In his latest blog, Living Rivers Officer David Johnson, takes a look at some of the larger specimens found at the bottom of the river sampling trays.

It has been a busy first month of the New Year getting planning work in place for Slimy Wrigglers and Riverfly Day and writing project reports for the Mimram. This has meant that I’ve been bound to my desk and had very little chance to visit any of our rivers. So you can imagine it was a moment of respite when the time came to monitor my monthly Riverfly site on the River Lea on a very cold frosty Saturday morning in Wheathampstead.

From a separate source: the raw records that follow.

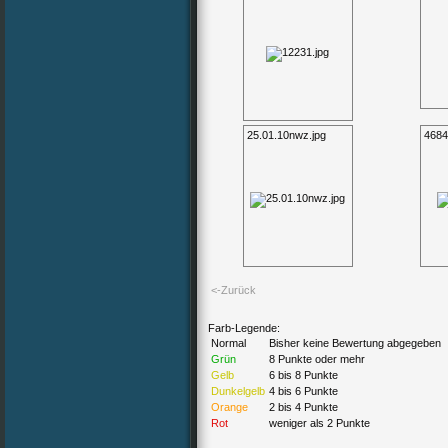
25.01.10nwz.jpg
4684
<-Zurück
Farb-Legende:
Normal
Bisher keine Bewertung abgegeben
Grün
8 Punkte oder mehr
Gelb
6 bis 8 Punkte
Dunkelgelb
4 bis 6 Punkte
Orange
2 bis 4 Punkte
Rot
weniger als 2 Punkte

Despite only targeting four riverfly groups, there is often a large amount of interesting bycatch in Riverfly samples that people get excited about. “What is this fish?” Is a question I answer frequently, and not just locally. Nationally Riverfly monitors across the country show their enthusiasm and desire to learn uploading photos of the larger specimens they find swimming about their sample trays to social networking sites. I thought I would take the opportunity this month whilst work on the ground is quiet to share a bit more information about some of the non-Riverfly things you might find in the bottom of your tray.


Bullhead

BullheadBullhead (Cottus gobio) or the millers thumb (so called for its resemblance to the battered squashed thumbs of a miller), is a small fish with a wide flattened head, large mouth, prominent eyes large fins and a tapering body that would look less out of place in a coastal rock pool. In fact the Bullhead is the only native freshwater species of Sculpin found in Britain. The mottled brown bullhead - found in medium sized gravel and rocky bottomed streams - is reckoned to live its whole life under the same rock, venturing out to feed on the very same Riverfly larvae ARMI monitors look for. It is therefore not surprising that the bullhead is one of the most commonly caught species of fish I have observed in Riverfly monitoring.


Stone Loach

Stone loach (Barbatula barbatula) is one of only two freshwater loaches found in Britain, though you won’t find its cousin the spine loach in Hertfordshire. The stone loach is a small, slender fish with a long body and three pairs of barbels on its lower jaw. This yellowish-brown blotchy little fish is widespread in Britain’s chalk streams and upland rivers, though is a little known species even amongst staff here at the Trust. The stone loach is not targeted by anglers and is difficult to catch in electrofishing surveys so often goes unrecorded, yet shows up all too often in Riverfly samples thanks to its preference for burying itself into the gravel river bed from which it emerges at night to feed on Riverfly larvae and other small invertebrates.

American Signal Crayfish

CrayfishSignal crayfish (Pacifastacus leniusculus) you may unfortunately be all too familiar with. Voraciously eating fish eggs, destabilising river banks and out competing our native white claw crayfish, whilst simultaneously spreading to them the deadly crayfish plague. The signal crayfish is a rapidly reproducing non-native invasive species wreaking havoc to rivers and wildlife up and down Britain. Smaller specimens of the signal crayfish are most likely to show up in Riverfly samples, though growing up to 18 cm long, larger specimens can easily be spotted from the river bank. Easily identifiable as a crayfish from its lobster-like appearance, the signal crayfish can be distinguished from the native white claws (and other non-natives) by the bright red colouring on the underside of the claws. Unfortunately there are currently no effective methods to eradicate signal crayfish from river catchments, the best way being to prevent introduction at all, for that reason it is always important when you have undertaken any activity in your local river to follow the Check, Clean, Dry biosecurity measures produced by the Non-Native Invasive Species Secretariat, which not only helps prevent the spread of crayfish, but also many other invasive species like the demon shrimp and killer shrimp.